La misericordia, “la cédula de identidad de Dios”, como dice el Papa Francisco; es el signo de que Dios pone todo de sí para que nos salvemos. Pero necesita de nuestro consentimiento, necesita de nuestros propósitos de conversión. Si su misericordia es infinita y nos perdonará cualquier falta, sin importar su gravedad si hay arrepentimiento sincero, entonces es posible que solo nos falte oración para que esa contrición sea verdadera y llena de ganas de recomenzar. “Dios que te creó sin ti, no te salvará sin ti”, decía San Agustín y como somos protagonistas de nuestra salvación, es nuestra libertad la puerta de acceso a la vida eterna o la terrible puerta a la condenación.
“Lento para la ira y de gran misericordia”, así es Dios con nosotros. Su misericordia es, como lo dice el tratado del Papa Francisco “Misericordiae Vultus”, el Rostro de la Misericordia, “fuente de alegría, de serenidad y de paz”. Por eso es lógico que se espere que un cristiano sea siempre alegre, porque sin importar nuestro pecado, tenemos un Dios que nos ama sin límites y nos perdona siempre.

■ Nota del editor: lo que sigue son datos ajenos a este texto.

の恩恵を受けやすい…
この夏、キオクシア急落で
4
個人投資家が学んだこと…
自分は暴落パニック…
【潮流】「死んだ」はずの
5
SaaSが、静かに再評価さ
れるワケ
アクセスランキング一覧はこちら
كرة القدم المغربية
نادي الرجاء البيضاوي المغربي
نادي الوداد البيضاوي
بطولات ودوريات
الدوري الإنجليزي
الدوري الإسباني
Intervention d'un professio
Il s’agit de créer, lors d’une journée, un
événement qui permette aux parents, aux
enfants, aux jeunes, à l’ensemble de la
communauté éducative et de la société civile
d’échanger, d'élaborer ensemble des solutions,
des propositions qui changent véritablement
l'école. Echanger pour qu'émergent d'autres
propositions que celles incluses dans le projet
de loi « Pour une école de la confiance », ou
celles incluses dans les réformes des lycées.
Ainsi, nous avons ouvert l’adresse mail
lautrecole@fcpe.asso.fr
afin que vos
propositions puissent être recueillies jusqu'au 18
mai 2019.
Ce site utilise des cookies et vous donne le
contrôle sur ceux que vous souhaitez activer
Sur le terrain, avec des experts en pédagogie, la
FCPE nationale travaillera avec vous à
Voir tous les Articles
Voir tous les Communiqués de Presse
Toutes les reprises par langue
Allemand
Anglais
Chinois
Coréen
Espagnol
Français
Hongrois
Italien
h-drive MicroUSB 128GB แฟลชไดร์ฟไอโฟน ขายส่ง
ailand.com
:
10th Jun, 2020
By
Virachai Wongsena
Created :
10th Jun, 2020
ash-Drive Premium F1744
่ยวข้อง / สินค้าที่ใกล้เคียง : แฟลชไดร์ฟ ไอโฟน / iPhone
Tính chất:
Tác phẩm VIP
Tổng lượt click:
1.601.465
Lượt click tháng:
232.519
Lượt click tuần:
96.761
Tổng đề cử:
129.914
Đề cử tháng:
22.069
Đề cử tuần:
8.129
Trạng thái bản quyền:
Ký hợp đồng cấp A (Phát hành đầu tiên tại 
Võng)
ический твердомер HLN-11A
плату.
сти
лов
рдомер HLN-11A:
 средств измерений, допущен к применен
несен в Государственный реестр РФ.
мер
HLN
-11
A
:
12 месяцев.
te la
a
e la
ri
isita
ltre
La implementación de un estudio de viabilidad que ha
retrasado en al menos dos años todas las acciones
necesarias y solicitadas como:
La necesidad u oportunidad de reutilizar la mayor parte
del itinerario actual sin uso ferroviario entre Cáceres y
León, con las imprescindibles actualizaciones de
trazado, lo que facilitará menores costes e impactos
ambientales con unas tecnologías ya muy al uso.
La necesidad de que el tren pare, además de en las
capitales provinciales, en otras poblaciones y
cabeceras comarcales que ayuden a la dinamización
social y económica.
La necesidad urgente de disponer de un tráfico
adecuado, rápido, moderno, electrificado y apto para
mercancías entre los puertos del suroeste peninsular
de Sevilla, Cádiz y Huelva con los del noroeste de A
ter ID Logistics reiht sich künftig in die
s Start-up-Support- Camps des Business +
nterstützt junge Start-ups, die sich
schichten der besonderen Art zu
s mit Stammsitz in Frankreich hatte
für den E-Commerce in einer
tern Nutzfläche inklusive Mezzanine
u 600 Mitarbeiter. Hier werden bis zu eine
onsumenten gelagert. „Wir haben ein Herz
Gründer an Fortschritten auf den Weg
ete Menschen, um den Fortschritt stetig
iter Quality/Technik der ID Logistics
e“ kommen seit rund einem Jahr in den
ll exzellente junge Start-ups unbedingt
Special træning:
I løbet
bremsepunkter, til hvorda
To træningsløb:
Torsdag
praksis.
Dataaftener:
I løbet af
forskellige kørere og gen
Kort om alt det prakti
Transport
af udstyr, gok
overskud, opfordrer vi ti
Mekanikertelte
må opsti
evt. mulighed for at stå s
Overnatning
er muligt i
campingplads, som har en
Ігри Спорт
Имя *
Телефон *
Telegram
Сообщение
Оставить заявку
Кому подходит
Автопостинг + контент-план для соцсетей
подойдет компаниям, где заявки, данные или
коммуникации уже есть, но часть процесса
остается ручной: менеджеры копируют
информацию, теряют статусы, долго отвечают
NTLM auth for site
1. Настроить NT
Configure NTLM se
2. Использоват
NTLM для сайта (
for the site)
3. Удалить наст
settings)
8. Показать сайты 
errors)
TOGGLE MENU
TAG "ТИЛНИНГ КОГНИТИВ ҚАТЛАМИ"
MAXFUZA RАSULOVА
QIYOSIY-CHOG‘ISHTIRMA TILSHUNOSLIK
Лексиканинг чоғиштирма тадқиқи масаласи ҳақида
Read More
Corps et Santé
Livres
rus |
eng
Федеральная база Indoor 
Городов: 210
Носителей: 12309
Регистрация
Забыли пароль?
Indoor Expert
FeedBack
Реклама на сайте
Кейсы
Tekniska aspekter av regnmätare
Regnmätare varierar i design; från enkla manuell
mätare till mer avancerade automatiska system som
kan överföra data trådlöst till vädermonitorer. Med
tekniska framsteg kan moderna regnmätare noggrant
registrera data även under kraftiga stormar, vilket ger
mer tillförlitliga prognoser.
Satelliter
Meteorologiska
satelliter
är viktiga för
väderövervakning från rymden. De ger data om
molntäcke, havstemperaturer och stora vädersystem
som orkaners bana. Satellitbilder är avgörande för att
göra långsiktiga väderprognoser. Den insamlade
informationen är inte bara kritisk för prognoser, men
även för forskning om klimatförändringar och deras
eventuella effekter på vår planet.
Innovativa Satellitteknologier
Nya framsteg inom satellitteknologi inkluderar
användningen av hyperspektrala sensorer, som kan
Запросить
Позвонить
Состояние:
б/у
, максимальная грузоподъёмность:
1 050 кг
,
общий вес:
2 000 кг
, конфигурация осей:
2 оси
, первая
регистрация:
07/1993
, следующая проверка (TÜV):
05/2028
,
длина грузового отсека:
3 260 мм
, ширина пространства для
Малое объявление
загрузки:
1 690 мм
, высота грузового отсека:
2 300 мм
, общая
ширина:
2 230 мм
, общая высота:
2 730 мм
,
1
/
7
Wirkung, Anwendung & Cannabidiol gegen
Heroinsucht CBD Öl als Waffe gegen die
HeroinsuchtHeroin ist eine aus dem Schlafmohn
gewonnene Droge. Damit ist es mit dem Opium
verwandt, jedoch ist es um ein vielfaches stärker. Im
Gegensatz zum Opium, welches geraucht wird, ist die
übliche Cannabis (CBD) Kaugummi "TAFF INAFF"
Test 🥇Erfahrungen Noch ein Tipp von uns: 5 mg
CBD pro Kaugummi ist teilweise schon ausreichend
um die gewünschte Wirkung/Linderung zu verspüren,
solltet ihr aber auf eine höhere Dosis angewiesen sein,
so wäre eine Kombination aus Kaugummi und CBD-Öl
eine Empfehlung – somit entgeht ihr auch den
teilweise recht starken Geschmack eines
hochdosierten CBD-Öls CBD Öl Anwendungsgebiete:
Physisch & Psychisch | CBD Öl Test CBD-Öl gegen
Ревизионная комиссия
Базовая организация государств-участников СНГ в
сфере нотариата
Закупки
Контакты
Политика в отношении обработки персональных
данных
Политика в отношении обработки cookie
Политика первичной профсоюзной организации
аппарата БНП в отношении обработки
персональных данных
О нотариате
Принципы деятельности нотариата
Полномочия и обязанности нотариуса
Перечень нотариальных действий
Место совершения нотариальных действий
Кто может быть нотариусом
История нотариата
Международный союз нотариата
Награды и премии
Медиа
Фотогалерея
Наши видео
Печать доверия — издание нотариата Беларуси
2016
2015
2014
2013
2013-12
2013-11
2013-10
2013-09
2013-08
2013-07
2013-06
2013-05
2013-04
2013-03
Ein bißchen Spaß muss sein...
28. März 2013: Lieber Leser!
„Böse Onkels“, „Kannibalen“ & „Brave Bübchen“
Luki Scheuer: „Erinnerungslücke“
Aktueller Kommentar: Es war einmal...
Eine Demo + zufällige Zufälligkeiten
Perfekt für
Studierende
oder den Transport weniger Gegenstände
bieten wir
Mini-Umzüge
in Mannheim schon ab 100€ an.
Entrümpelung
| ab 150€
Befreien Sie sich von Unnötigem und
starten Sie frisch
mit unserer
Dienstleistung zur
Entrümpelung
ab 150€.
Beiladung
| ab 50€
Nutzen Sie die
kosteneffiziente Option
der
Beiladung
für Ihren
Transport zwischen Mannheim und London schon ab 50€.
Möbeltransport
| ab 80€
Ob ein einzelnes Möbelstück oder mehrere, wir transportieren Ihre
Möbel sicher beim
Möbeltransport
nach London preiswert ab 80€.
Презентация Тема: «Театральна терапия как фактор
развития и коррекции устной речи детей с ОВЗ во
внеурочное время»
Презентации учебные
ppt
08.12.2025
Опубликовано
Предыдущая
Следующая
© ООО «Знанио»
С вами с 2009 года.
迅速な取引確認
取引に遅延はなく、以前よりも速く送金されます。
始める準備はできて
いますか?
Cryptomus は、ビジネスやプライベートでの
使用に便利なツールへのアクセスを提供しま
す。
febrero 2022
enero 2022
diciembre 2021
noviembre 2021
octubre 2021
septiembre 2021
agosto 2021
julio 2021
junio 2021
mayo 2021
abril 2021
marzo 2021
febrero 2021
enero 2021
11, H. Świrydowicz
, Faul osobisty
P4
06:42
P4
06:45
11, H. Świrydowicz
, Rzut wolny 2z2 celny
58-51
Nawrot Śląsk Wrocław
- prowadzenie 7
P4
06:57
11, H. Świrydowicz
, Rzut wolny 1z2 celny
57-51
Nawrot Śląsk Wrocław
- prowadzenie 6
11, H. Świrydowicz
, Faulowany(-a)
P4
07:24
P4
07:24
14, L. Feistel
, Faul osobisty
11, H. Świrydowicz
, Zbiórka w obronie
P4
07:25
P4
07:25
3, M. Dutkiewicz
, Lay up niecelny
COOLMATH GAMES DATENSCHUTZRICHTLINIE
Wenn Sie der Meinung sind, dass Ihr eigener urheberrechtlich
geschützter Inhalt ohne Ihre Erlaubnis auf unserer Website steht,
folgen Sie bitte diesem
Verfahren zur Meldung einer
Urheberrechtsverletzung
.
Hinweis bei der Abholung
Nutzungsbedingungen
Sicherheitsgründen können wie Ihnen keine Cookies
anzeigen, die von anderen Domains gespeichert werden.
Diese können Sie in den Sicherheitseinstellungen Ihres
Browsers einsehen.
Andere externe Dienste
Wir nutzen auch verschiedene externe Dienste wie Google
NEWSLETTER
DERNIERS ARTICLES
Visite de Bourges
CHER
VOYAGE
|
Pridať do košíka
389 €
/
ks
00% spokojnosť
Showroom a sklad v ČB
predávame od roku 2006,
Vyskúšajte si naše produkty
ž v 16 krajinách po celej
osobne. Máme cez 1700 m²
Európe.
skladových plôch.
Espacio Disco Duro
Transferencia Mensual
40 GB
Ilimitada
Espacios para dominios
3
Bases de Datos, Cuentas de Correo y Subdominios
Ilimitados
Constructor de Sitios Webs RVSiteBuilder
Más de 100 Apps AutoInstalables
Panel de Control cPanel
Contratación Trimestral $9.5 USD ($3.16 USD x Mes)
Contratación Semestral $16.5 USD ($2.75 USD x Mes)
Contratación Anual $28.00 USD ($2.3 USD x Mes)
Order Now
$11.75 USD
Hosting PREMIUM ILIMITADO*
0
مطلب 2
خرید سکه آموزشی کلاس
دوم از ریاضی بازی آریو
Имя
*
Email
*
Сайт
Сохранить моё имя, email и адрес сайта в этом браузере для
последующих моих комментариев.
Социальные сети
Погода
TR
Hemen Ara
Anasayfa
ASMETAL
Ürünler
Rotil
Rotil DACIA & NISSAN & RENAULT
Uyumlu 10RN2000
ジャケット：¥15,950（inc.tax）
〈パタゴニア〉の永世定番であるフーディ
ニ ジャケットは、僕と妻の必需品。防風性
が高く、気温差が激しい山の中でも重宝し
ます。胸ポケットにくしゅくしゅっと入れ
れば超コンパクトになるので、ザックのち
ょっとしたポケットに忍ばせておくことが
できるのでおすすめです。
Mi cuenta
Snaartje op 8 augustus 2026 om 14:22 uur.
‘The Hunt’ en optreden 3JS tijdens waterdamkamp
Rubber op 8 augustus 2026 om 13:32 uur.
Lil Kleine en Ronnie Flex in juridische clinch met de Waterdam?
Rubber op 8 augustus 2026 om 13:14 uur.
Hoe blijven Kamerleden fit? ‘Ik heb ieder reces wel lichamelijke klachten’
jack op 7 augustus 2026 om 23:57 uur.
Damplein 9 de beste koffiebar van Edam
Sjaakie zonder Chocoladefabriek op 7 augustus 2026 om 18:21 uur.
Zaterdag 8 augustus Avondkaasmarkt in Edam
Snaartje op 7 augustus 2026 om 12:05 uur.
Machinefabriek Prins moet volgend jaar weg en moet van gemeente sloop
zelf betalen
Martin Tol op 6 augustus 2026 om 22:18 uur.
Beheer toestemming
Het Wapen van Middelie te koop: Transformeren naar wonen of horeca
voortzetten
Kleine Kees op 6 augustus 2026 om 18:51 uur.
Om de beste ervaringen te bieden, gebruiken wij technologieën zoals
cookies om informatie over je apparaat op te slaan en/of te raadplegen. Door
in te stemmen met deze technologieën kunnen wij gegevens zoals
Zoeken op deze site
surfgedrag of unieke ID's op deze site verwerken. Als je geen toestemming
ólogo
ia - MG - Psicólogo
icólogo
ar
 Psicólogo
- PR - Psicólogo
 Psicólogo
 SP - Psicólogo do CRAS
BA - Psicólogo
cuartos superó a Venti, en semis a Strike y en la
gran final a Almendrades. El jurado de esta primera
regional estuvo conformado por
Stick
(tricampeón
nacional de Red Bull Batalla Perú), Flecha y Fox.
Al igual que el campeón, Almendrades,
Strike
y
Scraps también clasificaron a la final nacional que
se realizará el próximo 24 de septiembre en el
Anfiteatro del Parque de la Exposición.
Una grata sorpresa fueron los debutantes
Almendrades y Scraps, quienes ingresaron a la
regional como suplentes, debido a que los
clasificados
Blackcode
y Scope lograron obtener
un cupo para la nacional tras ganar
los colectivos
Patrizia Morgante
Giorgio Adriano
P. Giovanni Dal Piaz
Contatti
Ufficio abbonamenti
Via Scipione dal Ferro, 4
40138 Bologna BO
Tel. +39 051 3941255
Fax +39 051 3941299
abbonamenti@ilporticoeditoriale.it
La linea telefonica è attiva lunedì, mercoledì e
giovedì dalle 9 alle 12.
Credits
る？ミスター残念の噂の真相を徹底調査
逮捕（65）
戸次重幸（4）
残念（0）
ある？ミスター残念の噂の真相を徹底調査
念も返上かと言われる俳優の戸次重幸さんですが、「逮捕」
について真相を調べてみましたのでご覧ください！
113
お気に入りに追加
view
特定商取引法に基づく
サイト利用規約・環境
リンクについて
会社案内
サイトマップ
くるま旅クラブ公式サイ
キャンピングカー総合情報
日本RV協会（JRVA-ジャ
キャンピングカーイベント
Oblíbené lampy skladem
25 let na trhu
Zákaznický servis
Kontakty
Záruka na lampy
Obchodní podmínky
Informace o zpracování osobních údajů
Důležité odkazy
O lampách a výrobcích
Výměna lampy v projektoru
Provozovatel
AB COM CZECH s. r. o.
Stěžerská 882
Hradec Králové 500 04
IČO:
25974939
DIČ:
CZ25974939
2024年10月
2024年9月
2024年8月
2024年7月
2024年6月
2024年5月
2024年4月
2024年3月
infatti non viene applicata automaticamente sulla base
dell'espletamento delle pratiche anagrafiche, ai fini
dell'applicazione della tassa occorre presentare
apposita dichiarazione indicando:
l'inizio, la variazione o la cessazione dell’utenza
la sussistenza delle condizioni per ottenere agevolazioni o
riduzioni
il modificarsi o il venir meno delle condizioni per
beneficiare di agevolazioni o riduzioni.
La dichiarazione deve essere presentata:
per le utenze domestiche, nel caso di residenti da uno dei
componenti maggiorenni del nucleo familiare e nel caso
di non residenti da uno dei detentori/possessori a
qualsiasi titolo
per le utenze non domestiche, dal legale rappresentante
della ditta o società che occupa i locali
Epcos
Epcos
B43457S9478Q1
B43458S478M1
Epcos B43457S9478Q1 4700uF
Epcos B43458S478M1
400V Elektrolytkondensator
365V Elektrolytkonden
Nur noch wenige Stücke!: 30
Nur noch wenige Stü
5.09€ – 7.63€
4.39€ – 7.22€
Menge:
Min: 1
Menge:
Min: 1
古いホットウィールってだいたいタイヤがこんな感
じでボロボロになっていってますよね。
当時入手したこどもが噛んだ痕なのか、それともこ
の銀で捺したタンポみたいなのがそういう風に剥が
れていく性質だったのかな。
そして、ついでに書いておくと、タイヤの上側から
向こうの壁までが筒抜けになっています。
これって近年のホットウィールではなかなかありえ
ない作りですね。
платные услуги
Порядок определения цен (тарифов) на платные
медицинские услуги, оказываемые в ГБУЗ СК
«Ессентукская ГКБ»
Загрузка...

Así como es la forma de amar de Dios, también tiene que ser la forma de vivir de los hombres. ¿Cómo poner en práctica esta virtud? Las obras de misericordia son nuestra gran llave al Cielo: visitar y cuidar al enfermo, dar de comer al hambriento, dar de beber al sediento, dar posada al peregrino, vestir al desnudo, visitar al cautivo, enterrar a los difuntos. Y la lista puede ser infinita, como también son infinitos los caminos para aliviar y consolar a los que están cerca nuestro. Será cuestión, entonces, de estar atentos y saber leer las necesidades de los demás.